Su nombre, así como el de la ciudad y el condado, proviene de la leyenda de Santa Bárbara, una joven decapitada por su padre por convertirse a la fe cristiana. Los primeros misioneros construyeron tres capillas diferentes durante los primeros años, cada una más grande que la anterior. Después de que el gran terremoto de Santa Bárbara, el 21 de diciembre de 1812, destruyese los edificios existentes, se inició la construcción de la Misión actual, cuyas obras concluyeron en el año 1820. Otro terremoto, el 29 de junio de 1925, ocasionó graves daños a las dos torres de la capilla, pero posteriormente fueron reconstruidas tan sólo dos años más tarde. El aspecto del interior de la iglesia no ha variado significativamente desde 1820.

http://www.santabarbaramission.org

Poco antes de llegar a San Luis Obispo, en la localidad de Oceano, hemos parado en un lugar que nos ha llamado especialmente la atención, un restaurante formado por dos vagones de tren, el Margie’s Rock ‘n’ Roll Diner. Muy cerca había un parque inmenso con un lago y muchos bancos para hacer picnic, eso sí, si te dejan los pájaros que hay por la zona.

Margie’s Rock ‘n’ Roll Diner. OCEANO, CA

Antes de alojarnos hemos parado en el autocine, para ver a qué hora proyectaban la película, The Dark Knight Rises (Christopher Nolan, 2012). Ya sabéis de capítulos anteriores que era algo que teníamos pendiente. Tras averiguar que empieza a las 20,30h, nos hemos ido a buscar un motel cercano.

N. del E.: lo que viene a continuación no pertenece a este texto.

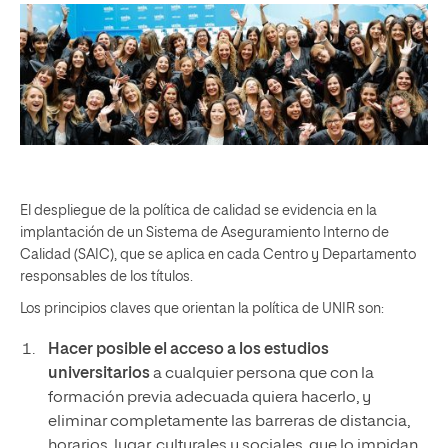
El despliegue de la política de calidad se evidencia en la
implantación de un Sistema de Aseguramiento Interno de
Calidad (SAIC), que se aplica en cada Centro y Departamento
responsables de los títulos.
Los principios claves que orientan la política de UNIR son:
Hacer posible el acceso a los estudios
universitarios
a cualquier persona que con la
formación previa adecuada quiera hacerlo, y
eliminar completamente las barreras de distancia,
horarios, lugar, culturales y sociales, que lo impidan.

La experiencia en el autocine ha sido increíble. Como es domingo, y además es un estreno reciente, nos hemos ido 45 minutos antes. El caso es que ya había gente, pero hemos podido coger un buen sitio. Aquí se lo montan genial, van en sus camionetas y la mayoría las ponen de culo a la pantalla, provistos de sillas plegables y mantas para verla cómodamente sentados. Otros optan por sacar las sillas fuera del coche y montar un chiringuito delante del vehículo. Nosotros nos hemos quedado dentro del coche porque hacía bastante frío fuera y tampoco íbamos preparados. La pantalla era bastante grande y el audio se sintoniza con la radio del coche a través de una frecuencia de la FM que allí mismo te indican. La peli obviamente es en inglés, pero después de más de dos semanas por aquí nos enteramos perfectamente de todo… mentira cochina, de casi todo 😛

Sunset Drive In. SAN LUIS OBISPO, CA

Sala de proyección del autocine.

Como veis, estos días nos lo estamos tomando con calma antes de entrar de nuevo en la vorágine de una gran ciudad, San Francisco, de la que espero tengamos mucho que contar y que aguardamos con mucha ilusión.